O Bolsa Família poderia ser – e poderá ser – uma porta de entrada para uma coisa que nós no banco chamamos de ‘conhecer o pobre pelo nome’. Na medida em que você faz essa construção de dados das pessoas, por localidade, você pode, com o passar do tempo, fazer políticas endereçadas às necessidades daquele receptor.
Se nós conhecermos melhor nossos pobres pelo nome – ou seja, por onde estão, por suas necessidades particulares -, mais fácil vai se tornar ajudá-los a sair dessa situação de miséria.
Ao indexar tudo ao salário mínimo, criou-se uma distorção. Você não pode mais aumentar o salário mínimo real, porque quando você aumenta, gera, via cascata, uma explosão de outros gastos que não têm nada a ver com o que justifica o salário mínimo – que, aliás, é o que aconteceu.
BBC Brasil – O estudo elenca uma série de sugestões para restaurar o equilíbrio fiscal do país, entre elas a cobrança pelo ensino superior público. O que o senhor achou da polêmica em torno dessa proposta?

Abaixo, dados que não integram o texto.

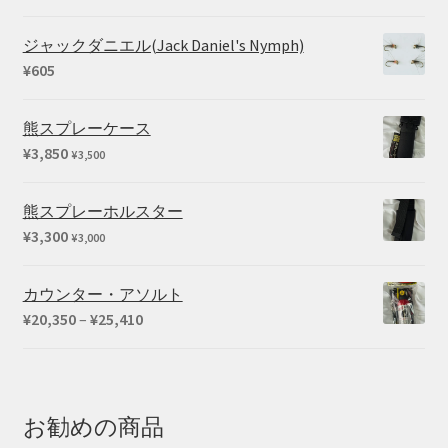
ジャックダニエル(Jack Daniel's Nymph)
¥
605
熊スプレーケース
¥
3,850
¥
3,500
熊スプレーホルスター
¥
3,300
¥
3,000
カウンター・アソルト
価
¥
20,350
–
¥
25,410
格
帯:
¥20,350
–
お勧めの商品
¥25,410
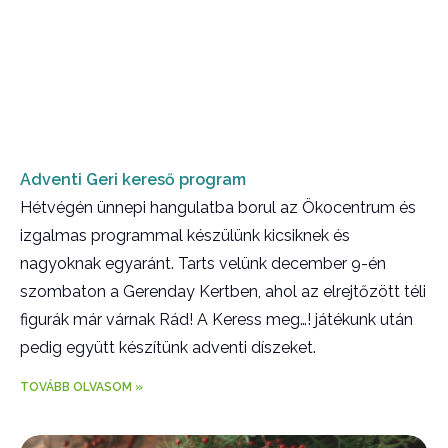
Adventi Geri kereső program
Hétvégén ünnepi hangulatba borul az Ökocentrum és
izgalmas programmal készülünk kicsiknek és
nagyoknak egyaránt. Tarts velünk december 9-én
szombaton a Gerenday Kertben, ahol az elrejtőzött téli
figurák már várnak Rád! A Keress meg…! játékunk után
pedig együtt készítünk adventi díszeket.
TOVÁBB OLVASOM »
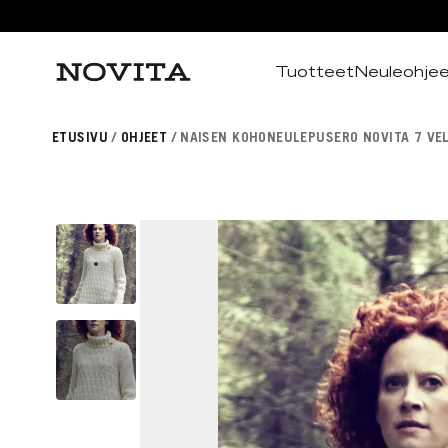
Tuotteet
Neuleohje
Haku
ETUSIVU
OHJEET
NAISEN KOHONEULEPUSERO NOVITA 7 VEL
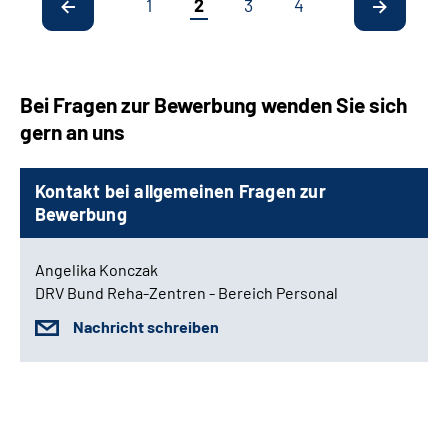
1
2
3
4
Bei Fragen zur Bewerbung wenden Sie sich
gern an uns
Kontakt bei allgemeinen Fragen zur
Bewerbung
Angelika Konczak
DRV Bund Reha-Zentren - Bereich Personal
Nachricht schreiben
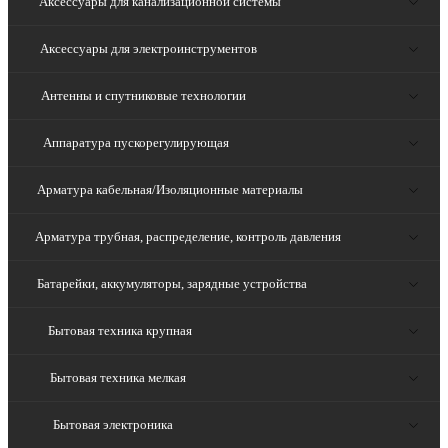
Аксессуары для канализационной системы
Аксессуары для электроинструментов
Антенны и спутниковые технологии
Аппаратура пускорегулирующая
Арматура кабельная/Изоляционные материалы
Арматура трубная, распределение, контроль давления
Батарейки, аккумуляторы, зарядные устройства
Бытовая техника крупная
Бытовая техника мелкая
Бытовая электроника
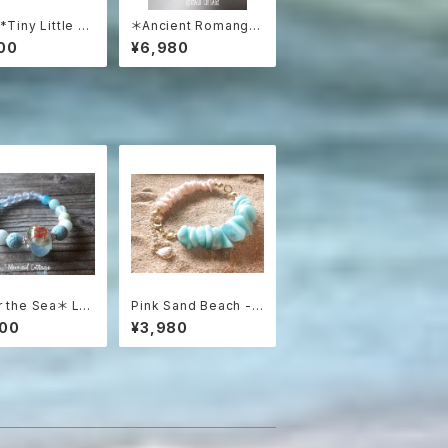
*Tiny Little O
＊Ancient Romangla
Opal Necklac
ss Necklace3WAY☆
00
¥6,980
ーストラリア産プレ
ローマングラス ブラック
オパール&ラピス
スピネルネックレス☆ユ
ニセックス☆
 the Sea＊ Lav
Pink Sand Beach -
ne Aroma Esse
エルーセラ島の贈り物
800
¥3,980
Oil Diffuser Br
アマゾナイト＆シェルブ
let☆浅瀬の海のア
レスレット
レスレット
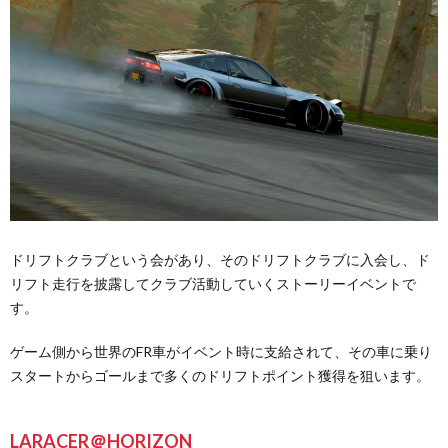
ドリフトクラブという会があり、そのドリフトクラブに入会し、ド
リフト走行を披露してクラブ活動していくストーリーイベントで
す。
ゲーム側から世界のFR車がイベント時に支給されて、その車に乗り
スタートからゴールまで多くのドリフトポイント獲得を狙います。
LARACER＠HORIZON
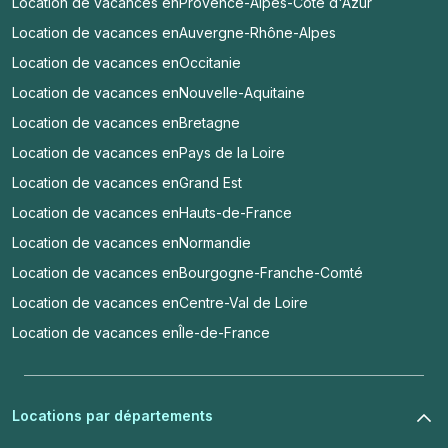
Location de vacances en
Provence-Alpes-Côte d'Azur
Location de vacances en
Auvergne-Rhône-Alpes
Location de vacances en
Occitanie
Location de vacances en
Nouvelle-Aquitaine
Location de vacances en
Bretagne
Location de vacances en
Pays de la Loire
Location de vacances en
Grand Est
Location de vacances en
Hauts-de-France
Location de vacances en
Normandie
Location de vacances en
Bourgogne-Franche-Comté
Location de vacances en
Centre-Val de Loire
Location de vacances en
Île-de-France
Locations par départements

Canuto – De certa maneira, eu não posso mentir que me surpreendeu o fato de tanta gente competente que eu conheço só focar nesse tema. Segunda observação é a seguinte, a possibilidade, a proposta de eventualmente se cobrar anuidade de universidade pública, que hoje é gratuita, ela é parte de um elenco que responde uma questão que é inegável: nós temos um sistema perverso. Um sistema no qual a escola fundamental pública média tem uma qualidade inferior à escola privada.
A mesma classe média que coloca os filhos na escola privada paga, tem nesses filhos levam vantagem para acessar o ensino público gratuito superior. O ensino público gratuito, o acesso às universidades públicas de qualidade é apenas um capítulo de um processo que na sua base tende já a gerar desigualdades.

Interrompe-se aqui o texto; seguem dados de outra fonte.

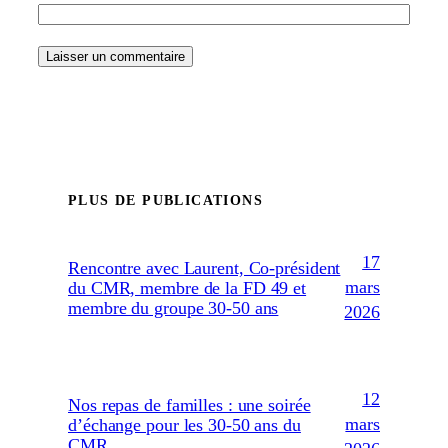
PLUS DE PUBLICATIONS
17
Rencontre avec Laurent, Co-président
mars
du CMR, membre de la FD 49 et
membre du groupe 30-50 ans
2026
12
Nos repas de familles : une soirée
mars
d’échange pour les 30-50 ans du
CMR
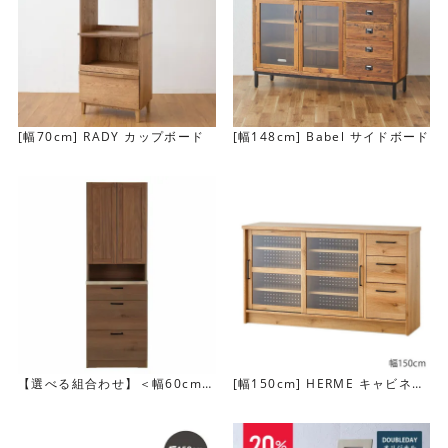
[幅70cm] RADY カップボード
[幅148cm] Babel サイドボード
最下段には引き出しを2杯設置しています。土鍋なども余裕
で入る大きさです。こまごましたモノもここに隠せます。
【選べる組合わせ】＜幅60cm＞
[幅150cm] HERME キャビネッ
LINDTダイニングボード
ト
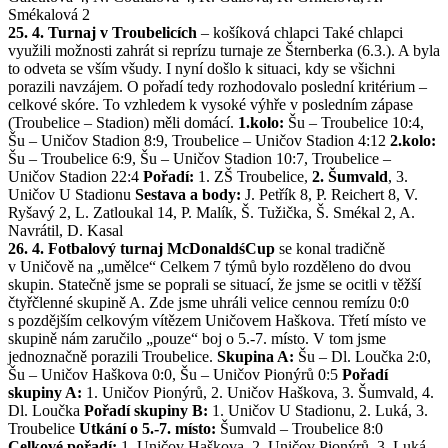
Smékalová 2
25. 4. Turnaj v Troubelicích
– košíková chlapci
Také chlapci
využili možnosti zahrát si reprízu turnaje ze Šternberka (6.3.). A byla
to odveta se vším všudy. I nyní došlo k situaci, kdy se všichni
porazili navzájem. O pořadí tedy rozhodovalo poslední kritérium –
celkové skóre. To vzhledem k vysoké výhře v posledním zápase
(Troubelice – Stadion) měli domácí.
1.kolo:
Šu – Troubelice 10:4,
Šu – Uničov Stadion 8:9, Troubelice – Uničov Stadion 4:12
2.kolo:
Šu – Troubelice 6:9, Šu – Uničov Stadion 10:7, Troubelice –
Uničov Stadion 22:4
Pořadí:
1. ZŠ Troubelice,
2. Šumvald
, 3.
Uničov U Stadionu
Sestava a body:
J. Petřík 8, P. Reichert 8, V.
Ryšavý 2, L. Zatloukal 14, P. Malík, Š. Tužička, Š. Smékal 2, A.
Navrátil, D. Kasal
26. 4. Fotbalový turnaj McDonaldśCup
se konal tradičně
v Uničově na „umělce“
Celkem 7 týmů bylo rozděleno do dvou
skupin. Statečně jsme se poprali se situací, že jsme se ocitli v těžší
čtyřčlenné skupině A. Zde jsme uhráli velice cennou remízu 0:0
s pozdějším celkovým vítězem Uničovem Haškova. Třetí místo ve
skupině nám zaručilo „pouze“ boj o 5.-7. místo. V tom jsme
jednoznačně porazili Troubelice.
Skupina A:
Šu – Dl. Loučka 2:0,
Šu – Uničov Haškova 0:0, Šu – Uničov Pionýrů 0:5
Pořadí
skupiny A:
1. Uničov Pionýrů, 2. Uničov Haškova, 3. Šumvald, 4.
Dl. Loučka
Pořadí skupiny B:
1. Uničov U Stadionu, 2. Luká, 3.
Troubelice
Utkání o 5.-7. místo:
Šumvald – Troubelice 8:0
Celkové pořadí:
1. Uničov Haškova, 2. Uničov Pionýrů, 3. Luká,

Então, de repente, por que não pensar em cobrar uma contribuição desses que podem, mais abastados? A magnitude disso certamente não vai ser nada grande o suficiente para financiar a universidade pública – nem ninguém está dizendo no relatório. Eu desafio alguém a encontrar no relatório alguma coisa contra a universidade pública ou propondo a extinção da pesquisa como já ouvi na boca de alguns.
É apenas: ‘será que não existe como possibilidade, em uma magnitude menor, pegar esse dinheiro e, com ele, montar bolsas que ajudem aqueles que não são privilegiados?’ Por mais que a população dos estudantes das escolas públicas hoje tenha mudado em relação ao passado, por conta das ações afirmativas e de outros fatores, mas ainda a predominância é daqueles que foram educados em escolas privadas, com uma vantagem em relação a os outros. Apenas isso.
Idealmente, o que a gente precisa ter é escola pública de qualidade, e aí é impressionante como ninguém observa uma coisa que já era conhecida, que está no relatório, que é esse descompasso enorme entre gasto público e resultado.
BBC Brasil – Recentemente, o senhor esteve presente em eventos de um movimento chamado Brasil 21. É um sinal de que pretende participar do debate econômico nas eleições de 2018?
Canuto – Olha, eu gostei muito da proposta desses jovens. Pediram para conversar comigo sempre que quisessem sobre economia e eu tive o maior prazer. Eu não tenho nenhuma… inclusive por conta da minha filiação institucional, não me cabe ficar me envolvendo mais com esses jovens, mas evidentemente estou disposto a conversar com eles ou com outros, dando a minha contribuição como analista econômico, se considerarem válida.